● WHAT THE TASK REQUIRES
Using the string "higher" as the key, pull each matching line out of the records below.

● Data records
━━━━━━━━
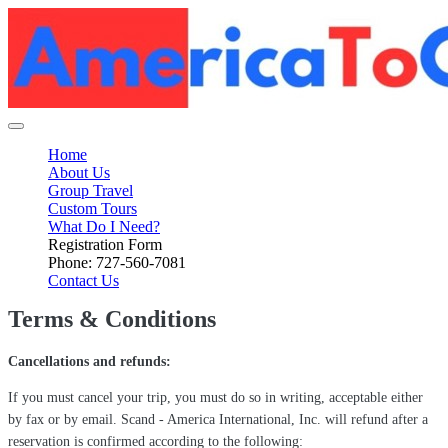
Home
About Us
Group Travel
Custom Tours
What Do I Need?
Registration Form
Phone: 727-560-7081
Contact Us
Terms & Conditions
Cancellations and refunds:
If you must cancel your trip, you must do so in writing, acceptable either
by fax or by email. Scand - America International, Inc. will refund after a
reservation is confirmed according to the following:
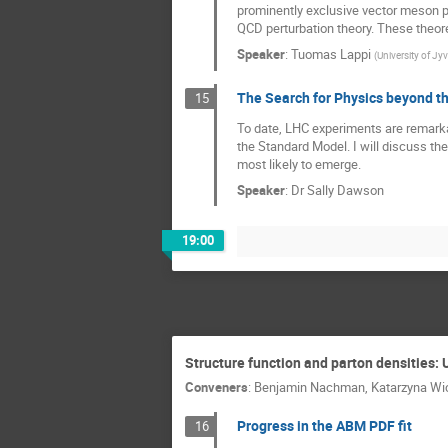
prominently exclusive vector meson p
QCD perturbation theory. These theore
Speaker
:
Tuomas Lappi
(
University of Jy
The Search for Physics beyond t
15
To date, LHC experiments are remarka
the Standard Model. I will discuss t
most likely to emerge.
Speaker
:
Dr
Sally Dawson
19:00
Structure function and parton densities: 
Conveners
:
Benjamin Nachman
,
Katarzyna W
Progress in the ABM PDF fit
16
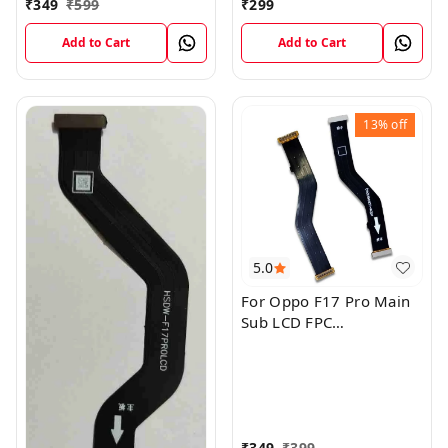
₹
349
₹
599
₹
299
Add to Cart
Add to Cart
13%
off
5.0
For Oppo F17 Pro Main
Sub LCD FPC
Motherboard Flex Cable
₹
349
₹
399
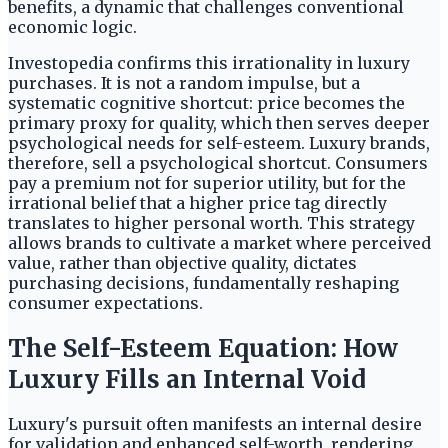
benefits, a dynamic that challenges conventional
economic logic.
Investopedia confirms this irrationality in luxury
purchases. It is not a random impulse, but a
systematic cognitive shortcut: price becomes the
primary proxy for quality, which then serves deeper
psychological needs for self-esteem. Luxury brands,
therefore, sell a psychological shortcut. Consumers
pay a premium not for superior utility, but for the
irrational belief that a higher price tag directly
translates to higher personal worth. This strategy
allows brands to cultivate a market where perceived
value, rather than objective quality, dictates
purchasing decisions, fundamentally reshaping
consumer expectations.
The Self-Esteem Equation: How
Luxury Fills an Internal Void
Luxury's pursuit often manifests an internal desire
for validation and enhanced self-worth, rendering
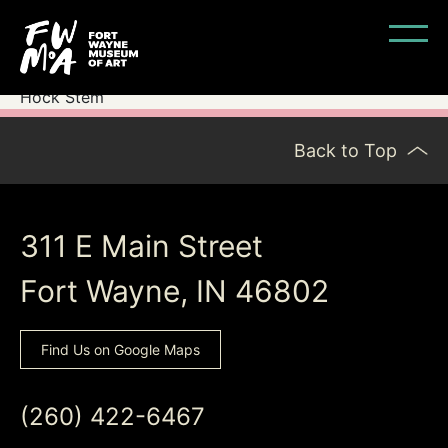
Hock Stem
Back to Top
311 E Main Street
Fort Wayne, IN 46802
Find Us on Google Maps
(260) 422-6467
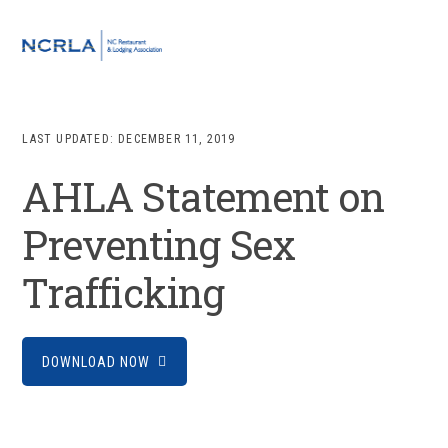
Skip
Skip
Skip
to
to
to
MENU
primary
main
footer
navigation
content
LAST UPDATED:
DECEMBER 11, 2019
AHLA Statement on
Preventing Sex
Trafficking
DOWNLOAD NOW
━━━━━━━━
● REPLY
irrational belief that a higher price tag directly
translates to higher personal worth. This strategy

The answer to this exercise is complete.